Thx dub. FYI, the squalamine part of the audio starts at 16:56. I know, picky picky, lol.
1) Dr Singerman said squalamine does not inhibit eNOS, unlike Avastin and the chronic anti-VEGF agents, and that is important because it is felt by many investigators that this may play a role in the GA that they're seeing in patients w/ chronic anti-VEGF therapy and hence the ultimate vision their patients are achieving. So the "L10 Pathway Problem Avoidance" gets a mention.
2) Look at the three "Study Patient With CNV" pictures in the article and the description below them. It says a masked, placebo'ed trial in combo w/ Lucentis. Regression of CNV w/ no need for a second Lucentis shot one month later. These things can be consistent w/ the Ph II squalamine trial. And in the article proper, the only mention of placebo is in the section on squalamine. Inconclusive, but highly suggestive that Dr SIngerman might be talking about the current squalamine trial.
3) My subjective observation of what Dr Singerman chose to talk about: out of the many wet AMD drugs in trial, he spoke only about Fovista and squalamine, and spent more time on the later. Maybe here nor there, but seems to me that squalamine is working it's way up the attention ladder.
I didn't realize how far south Dana Pt is. Good. That means there was probably investment managers and wealthy individual investors there from both the LA and San Diego areas. Not a trivial amt of money run there.
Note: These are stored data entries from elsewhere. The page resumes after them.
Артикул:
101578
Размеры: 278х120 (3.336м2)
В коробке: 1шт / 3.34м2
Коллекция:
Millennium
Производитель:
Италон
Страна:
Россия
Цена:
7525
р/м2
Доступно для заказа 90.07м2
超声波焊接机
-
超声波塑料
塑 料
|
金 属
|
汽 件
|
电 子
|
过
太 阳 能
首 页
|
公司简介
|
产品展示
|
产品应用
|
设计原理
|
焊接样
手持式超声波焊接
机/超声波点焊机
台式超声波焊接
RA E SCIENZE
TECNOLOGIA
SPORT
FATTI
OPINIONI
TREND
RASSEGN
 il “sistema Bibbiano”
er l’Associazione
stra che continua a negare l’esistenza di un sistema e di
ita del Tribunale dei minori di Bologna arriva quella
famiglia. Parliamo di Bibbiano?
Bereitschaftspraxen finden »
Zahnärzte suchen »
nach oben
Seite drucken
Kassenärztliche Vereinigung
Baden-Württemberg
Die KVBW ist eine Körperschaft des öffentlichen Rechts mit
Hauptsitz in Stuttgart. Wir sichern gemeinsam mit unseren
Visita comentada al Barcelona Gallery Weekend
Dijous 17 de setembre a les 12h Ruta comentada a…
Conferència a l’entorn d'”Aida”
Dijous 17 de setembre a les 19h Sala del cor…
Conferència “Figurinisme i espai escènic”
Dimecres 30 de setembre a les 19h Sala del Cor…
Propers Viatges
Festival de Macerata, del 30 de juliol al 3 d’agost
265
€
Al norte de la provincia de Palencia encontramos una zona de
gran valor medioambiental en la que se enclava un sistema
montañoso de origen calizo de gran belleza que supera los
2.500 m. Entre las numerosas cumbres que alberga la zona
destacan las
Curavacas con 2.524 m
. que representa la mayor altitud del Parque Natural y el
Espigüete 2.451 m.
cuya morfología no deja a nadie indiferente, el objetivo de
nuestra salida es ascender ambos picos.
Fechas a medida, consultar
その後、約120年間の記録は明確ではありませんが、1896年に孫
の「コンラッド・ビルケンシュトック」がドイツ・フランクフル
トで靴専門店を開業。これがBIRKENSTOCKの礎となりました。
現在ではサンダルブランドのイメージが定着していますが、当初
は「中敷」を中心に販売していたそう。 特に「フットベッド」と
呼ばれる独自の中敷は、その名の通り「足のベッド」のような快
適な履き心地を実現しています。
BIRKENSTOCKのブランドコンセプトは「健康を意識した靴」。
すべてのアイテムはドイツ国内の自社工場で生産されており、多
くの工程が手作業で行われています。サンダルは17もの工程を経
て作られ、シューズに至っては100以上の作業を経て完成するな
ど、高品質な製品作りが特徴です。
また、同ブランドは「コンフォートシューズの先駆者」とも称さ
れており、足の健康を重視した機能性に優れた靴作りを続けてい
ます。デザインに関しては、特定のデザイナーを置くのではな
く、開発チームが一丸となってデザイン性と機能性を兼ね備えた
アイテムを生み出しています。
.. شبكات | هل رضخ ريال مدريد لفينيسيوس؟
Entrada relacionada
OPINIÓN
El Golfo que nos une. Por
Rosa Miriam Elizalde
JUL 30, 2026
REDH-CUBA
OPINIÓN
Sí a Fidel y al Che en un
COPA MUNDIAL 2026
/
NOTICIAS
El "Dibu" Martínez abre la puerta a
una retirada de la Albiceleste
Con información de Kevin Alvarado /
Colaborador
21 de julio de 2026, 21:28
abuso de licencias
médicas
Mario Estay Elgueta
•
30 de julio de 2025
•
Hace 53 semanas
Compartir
I don't think Ohr sees these investor conference presentations as an avenue to introduce new info, I think they see them as a way to try to interest new prospective investors. Vista said the Ohr's presentation at the recent conf in SF was to a lot of new prospective investors. A lot of folks there had not seen Ohr speak before. Standing room only, too, and given how the stock behaved afterwards, I'd say their attempt to reach new investors worked very well.
Yesterday's presentation in the LA area was likewise a good move. Another area, I think, that hasn't seen Ohr speak much (if at all). Therefore, new money.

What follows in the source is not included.